Exercise:
If a record contains a picture, leave the picture out and transcribe everything else exactly.
--
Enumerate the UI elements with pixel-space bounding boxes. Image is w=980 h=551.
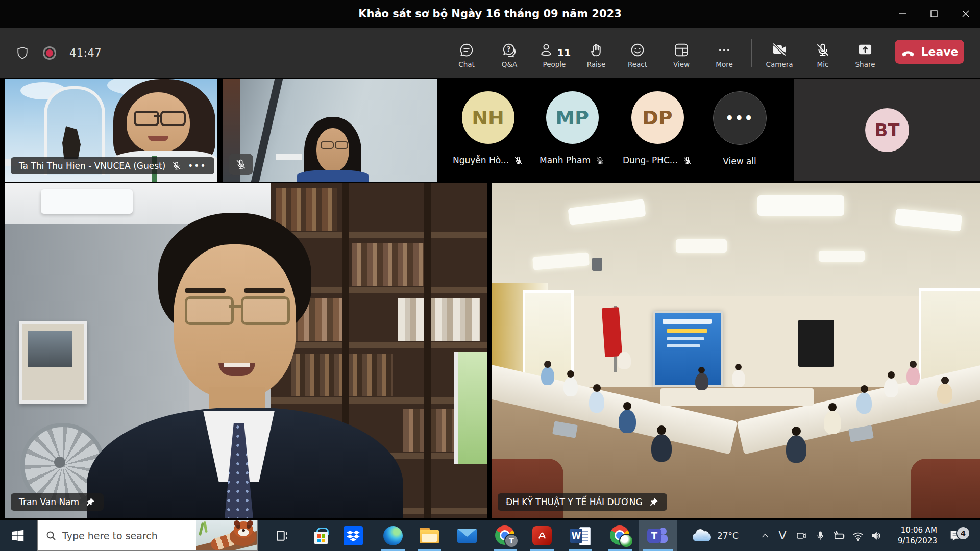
file-explorer-button[interactable] [410,520,448,551]
scene-bamboo-leaf [203,521,208,533]
tile-menu-dots[interactable]: ••• [188,161,206,171]
view-button[interactable]: View [660,32,703,76]
participant-name: Dung- PHC... [623,155,678,165]
dropbox-button[interactable] [334,520,372,551]
person-figure [619,410,636,433]
qa-icon: ? [501,32,518,58]
scene-glasses [185,296,234,325]
view-all-dots-icon: ••• [713,91,767,145]
video-tile-participant-2[interactable] [223,79,437,182]
tray-mic-button[interactable] [812,520,829,551]
acrobat-button[interactable] [523,520,561,551]
scene-red-flag [602,307,623,357]
video-tile-bt[interactable]: BT [794,79,980,181]
taskbar-clock[interactable]: 10:06 AM 9/16/2023 [888,520,937,551]
scene-window-greenery [454,352,487,464]
pinned-name-pill: ĐH KỸ THUẬT Y TẾ HẢI DƯƠNG [498,493,667,511]
search-input[interactable] [57,530,196,542]
windows-logo-icon [10,528,26,543]
raise-hand-icon [588,32,604,58]
scene-glasses-bridge [154,115,161,117]
green-badge [619,534,633,548]
mic-button[interactable]: Mic [801,32,844,76]
view-all-label: View all [723,156,756,166]
start-button[interactable] [0,520,36,551]
video-tile-ta-thi-thu-hien[interactable]: Ta Thi Thu Hien - VNUCEA (Guest) ••• [5,79,217,182]
video-tile-tran-van-nam[interactable]: Tran Van Nam [5,183,487,518]
mic-off-icon [235,158,247,170]
tray-wifi-button[interactable] [848,520,868,551]
word-line [582,537,588,538]
scene-eyebrow [244,288,285,293]
teams-button-active[interactable]: T [639,520,677,551]
scene-screen-text [667,329,707,333]
participant-avatar-dp[interactable]: DP Dung- PHC... [614,91,701,165]
people-button[interactable]: 11 People [531,32,578,76]
task-view-button[interactable] [263,520,301,551]
maximize-icon [928,8,940,19]
word-button[interactable]: W [561,520,599,551]
scene-artwork [28,331,72,367]
store-bag [314,532,328,544]
profile-badge: T [504,534,519,548]
tray-volume-button[interactable] [867,520,886,551]
acrobat-icon [532,526,552,545]
close-button[interactable] [950,0,980,28]
chrome-secondary-button[interactable] [601,520,639,551]
notification-icon: 4 [948,527,965,544]
mail-button[interactable] [448,520,486,551]
person-figure [937,383,952,404]
chrome-icon [610,525,630,546]
edge-button[interactable] [374,520,412,551]
weather-widget[interactable]: 27°C [687,520,743,551]
chat-button[interactable]: Chat [445,32,488,76]
raise-hand-button[interactable]: Raise [575,32,618,76]
word-line [582,534,588,535]
share-button[interactable]: Share [844,32,887,76]
react-smiley-icon [629,32,646,58]
minimize-button[interactable] [887,0,918,28]
leave-button[interactable]: Leave [895,40,964,64]
folder-paper [422,534,437,542]
avatar: MP [546,91,599,144]
participant-avatar-mp[interactable]: MP Manh Pham [529,91,616,165]
weather-temp: 27°C [717,531,739,541]
mail-flap [457,529,477,537]
tray-v-app-button[interactable]: V [774,520,791,551]
chrome-teams-profile-button[interactable]: T [486,520,524,551]
participant-label: Manh Pham [540,155,605,165]
scene-air-conditioner [41,189,133,214]
window-title: Khảo sát sơ bộ Ngày 16 tháng 09 năm 2023 [0,0,980,28]
tray-battery-button[interactable] [829,520,849,551]
scene-ceiling-light [819,251,865,262]
person-head [888,371,895,379]
scene-tv-screen [798,320,834,367]
scene-panda-eye-patch [236,525,240,529]
scene-picture-frame [19,321,87,404]
video-tile-conference-room[interactable]: ĐH KỸ THUẬT Y TẾ HẢI DƯƠNG [492,183,980,518]
scene-screen-text [667,344,700,347]
meeting-timer: 41:47 [69,47,102,59]
scene-glasses [321,141,334,149]
view-all-button[interactable]: ••• View all [696,91,783,166]
scene-panda-eye-patch [247,525,251,529]
scene-ceiling-light [676,239,727,253]
hangup-phone-icon [900,44,916,60]
react-button[interactable]: React [616,32,659,76]
participant-label: Dung- PHC... [623,155,692,165]
notification-center-button[interactable]: 4 [942,520,971,551]
person-head [861,385,868,393]
participant-avatar-nh[interactable]: NH Nguyễn Hò... [445,91,531,165]
camera-button[interactable]: Camera [758,32,801,76]
qa-button[interactable]: ? Q&A [488,32,531,76]
scene-glasses [134,111,159,126]
tray-camera-button[interactable] [792,520,811,551]
taskbar-search[interactable] [37,520,258,551]
more-button[interactable]: More [703,32,746,76]
view-label: View [673,60,690,68]
maximize-button[interactable] [918,0,950,28]
tray-chevron-button[interactable] [756,520,774,551]
scene-bust-statue [618,352,631,369]
participant-name: Tran Van Nam [19,497,79,507]
more-label: More [716,60,732,68]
--
Answer space:
Enumerate the UI elements with pixel-space bounding boxes. Image is w=980 h=551.
file-explorer-button[interactable] [410,520,448,551]
scene-bamboo-leaf [203,521,208,533]
tile-menu-dots[interactable]: ••• [188,161,206,171]
view-button[interactable]: View [660,32,703,76]
participant-name: Dung- PHC... [623,155,678,165]
dropbox-button[interactable] [334,520,372,551]
person-figure [619,410,636,433]
qa-icon: ? [501,32,518,58]
scene-glasses [185,296,234,325]
view-all-dots-icon: ••• [713,91,767,145]
video-tile-participant-2[interactable] [223,79,437,182]
tray-mic-button[interactable] [812,520,829,551]
acrobat-button[interactable] [523,520,561,551]
scene-red-flag [602,307,623,357]
video-tile-bt[interactable]: BT [794,79,980,181]
taskbar-clock[interactable]: 10:06 AM 9/16/2023 [888,520,937,551]
scene-window-greenery [454,352,487,464]
pinned-name-pill: ĐH KỸ THUẬT Y TẾ HẢI DƯƠNG [498,493,667,511]
search-input[interactable] [57,530,196,542]
windows-logo-icon [10,528,26,543]
raise-hand-icon [588,32,604,58]
scene-glasses-bridge [154,115,161,117]
green-badge [619,534,633,548]
mic-button[interactable]: Mic [801,32,844,76]
view-all-label: View all [723,156,756,166]
start-button[interactable] [0,520,36,551]
video-tile-ta-thi-thu-hien[interactable]: Ta Thi Thu Hien - VNUCEA (Guest) ••• [5,79,217,182]
video-tile-tran-van-nam[interactable]: Tran Van Nam [5,183,487,518]
mic-off-icon [235,158,247,170]
tray-wifi-button[interactable] [848,520,868,551]
word-line [582,537,588,538]
scene-eyebrow [244,288,285,293]
teams-button-active[interactable]: T [639,520,677,551]
scene-screen-text [667,329,707,333]
participant-avatar-dp[interactable]: DP Dung- PHC... [614,91,701,165]
people-button[interactable]: 11 People [531,32,578,76]
task-view-button[interactable] [263,520,301,551]
maximize-icon [928,8,940,19]
word-button[interactable]: W [561,520,599,551]
scene-artwork [28,331,72,367]
store-bag [314,532,328,544]
profile-badge: T [504,534,519,548]
tray-volume-button[interactable] [867,520,886,551]
acrobat-icon [532,526,552,545]
close-button[interactable] [950,0,980,28]
chrome-secondary-button[interactable] [601,520,639,551]
notification-icon: 4 [948,527,965,544]
mail-button[interactable] [448,520,486,551]
person-figure [937,383,952,404]
chrome-icon [610,525,630,546]
edge-button[interactable] [374,520,412,551]
weather-widget[interactable]: 27°C [687,520,743,551]
chat-button[interactable]: Chat [445,32,488,76]
raise-hand-button[interactable]: Raise [575,32,618,76]
word-line [582,534,588,535]
share-button[interactable]: Share [844,32,887,76]
react-smiley-icon [629,32,646,58]
minimize-button[interactable] [887,0,918,28]
leave-button[interactable]: Leave [895,40,964,64]
folder-paper [422,534,437,542]
avatar: MP [546,91,599,144]
participant-avatar-mp[interactable]: MP Manh Pham [529,91,616,165]
weather-temp: 27°C [717,531,739,541]
mail-flap [457,529,477,537]
tray-v-app-button[interactable]: V [774,520,791,551]
chrome-teams-profile-button[interactable]: T [486,520,524,551]
participant-label: Manh Pham [540,155,605,165]
scene-air-conditioner [41,189,133,214]
window-title: Khảo sát sơ bộ Ngày 16 tháng 09 năm 2023 [0,0,980,28]
tray-battery-button[interactable] [829,520,849,551]
scene-ceiling-light [819,251,865,262]
person-head [888,371,895,379]
scene-tv-screen [798,320,834,367]
scene-panda-eye-patch [236,525,240,529]
scene-picture-frame [19,321,87,404]
video-tile-conference-room[interactable]: ĐH KỸ THUẬT Y TẾ HẢI DƯƠNG [492,183,980,518]
scene-screen-text [667,344,700,347]
meeting-timer: 41:47 [69,47,102,59]
scene-glasses [321,141,334,149]
view-all-button[interactable]: ••• View all [696,91,783,166]
scene-panda-eye-patch [247,525,251,529]
scene-ceiling-light [676,239,727,253]
hangup-phone-icon [900,44,916,60]
react-button[interactable]: React [616,32,659,76]
participant-label: Dung- PHC... [623,155,692,165]
notification-center-button[interactable]: 4 [942,520,971,551]
person-head [861,385,868,393]
participant-avatar-nh[interactable]: NH Nguyễn Hò... [445,91,531,165]
camera-button[interactable]: Camera [758,32,801,76]
qa-button[interactable]: ? Q&A [488,32,531,76]
scene-glasses [134,111,159,126]
tray-camera-button[interactable] [792,520,811,551]
taskbar-search[interactable] [37,520,258,551]
more-button[interactable]: More [703,32,746,76]
view-label: View [673,60,690,68]
maximize-button[interactable] [918,0,950,28]
tray-chevron-button[interactable] [756,520,774,551]
scene-bust-statue [618,352,631,369]
participant-name: Tran Van Nam [19,497,79,507]
more-label: More [716,60,732,68]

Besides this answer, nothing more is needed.